None of that is true.

“As I perceive it, vaccines should be an elective procedure,” says Dr. Janet Levatin, who practices near Cleveland, citing measles as one argument in favor of that belief.

Other doctors–those who support vaccines–have a number of ways to deal with patients who believe the shots are dangerous. Some simply refuse to treat the family.

Why So Blue?

There are a lot of theories about why vaccine denialism is such a problem in left-leaning communities, and one of the most persuasive is the master-of-the-universe phenomenon.
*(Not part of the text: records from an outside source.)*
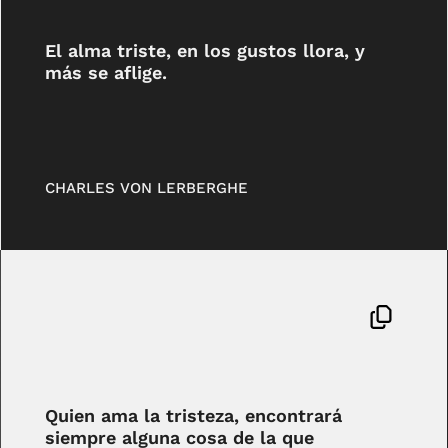
El alma triste, en los gustos llora, y
más se aflige.
CHARLES VON LERBERGHE
Quien ama la tristeza, encontrará
siempre alguna cosa de la que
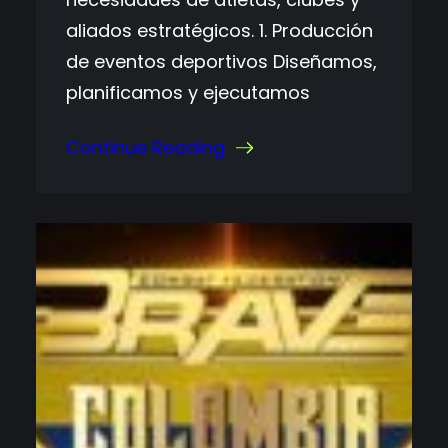
aliados estratégicos. 1. Producción
de eventos deportivos Diseñamos,
planificamos y ejecutamos
Continue Reading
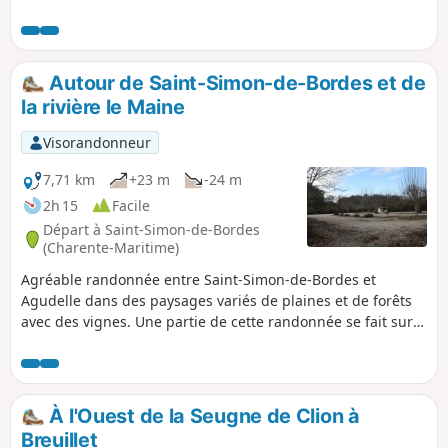
grands bois avec des cultures variés, des vignes offrant de
beaux paysages. Le circuit est, également, l'occasion de
découvrir de beaux exemples du patrimoine bâti.
Autour de Saint-Simon-de-Bordes et de
la rivière le Maine
Visorandonneur
7,71 km
+23 m
-24 m
2h 15
Facile
Départ à Saint-Simon-de-Bordes
(Charente-Maritime)
Agréable randonnée entre Saint-Simon-de-Bordes et
Agudelle dans des paysages variés de plaines et de forêts
avec des vignes. Une partie de cette randonnée se fait sur
le GRP®® de Saintonge.
À l'Ouest de la Seugne de Clion à
Breuillet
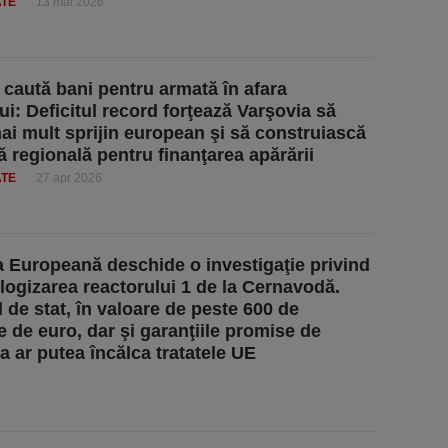
ATE
13 mai 2026
 caută bani pentru armată în afara
ui: Deficitul record forţează Varşovia să
ai mult sprijin european şi să construiască
ţă regională pentru finanţarea apărării
ATE
27 apr 2026
 Europeană deschide o investigaţie privind
logizarea reactorului 1 de la Cernavodă.
l de stat, în valoare de peste 600 de
e de euro, dar şi garanţiile promise de
 ar putea încălca tratatele UE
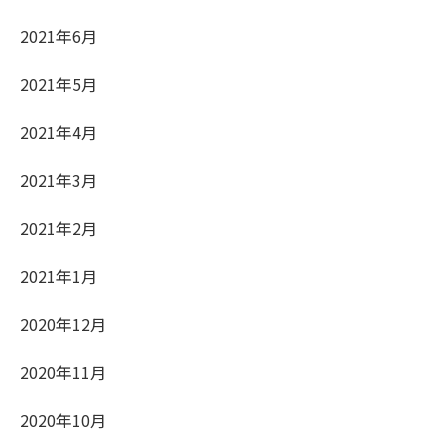
2021年6月
2021年5月
2021年4月
2021年3月
2021年2月
2021年1月
2020年12月
2020年11月
2020年10月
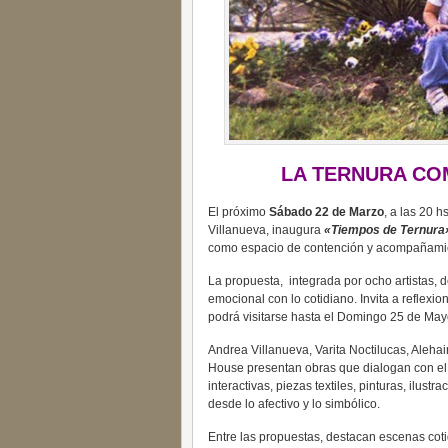
LA TERNURA CO
El próximo
Sábado 22 de Marzo
, a las 20 h
Villanueva, inaugura
«Tiempos de Ternura
como espacio de contención y acompañami
La propuesta, integrada por ocho artistas, d
emocional con lo cotidiano. Invita a reflexio
podrá visitarse hasta el Domingo 25 de Mayo,
Andrea Villanueva, Varita Noctilucas, Aleha
House presentan obras que dialogan con el 
interactivas, piezas textiles, pinturas, ilus
desde lo afectivo y lo simbólico.
Entre las propuestas, destacan escenas coti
The wealthier you are and the higher your education level, the more you lose sight of the randomness of misfortune and come to believe you can control variables and eliminate risk.

“When people achieve a certain status, they think they’re invincible,” says Roberts. “They think it will never happen to them, and if it does, they’ll have the resources to deal with it.”

Persuading the Avoiders

One way epidemiologists and psychologists have found to open people’s eyes to the dangers of vaccine avoidance is to frame the risks not in general terms–the numerical odds of contracting a disease–but rather the specific consequences. Mumps can cause deafness, for example, and, says Roberts, “once we see those complications, vaccine rates go way up.”

The vaccine opponents are not going away anytime soon, though encouragingly, some are going dark. Playboy model and talk-show host Jenny McCarthy, who more than anyone else lit the antivax fires, speaks little of the matter anymore. Parents who don’t vaccinate increasingly complain that they are becoming pariahs in their communities, resented by parents who seek to protect their own children and see the antivax parents as undermining their efforts. Some doctors view this kind of impromptu, parent-on-parent persuasion as the best way to bring vaccine opponents around.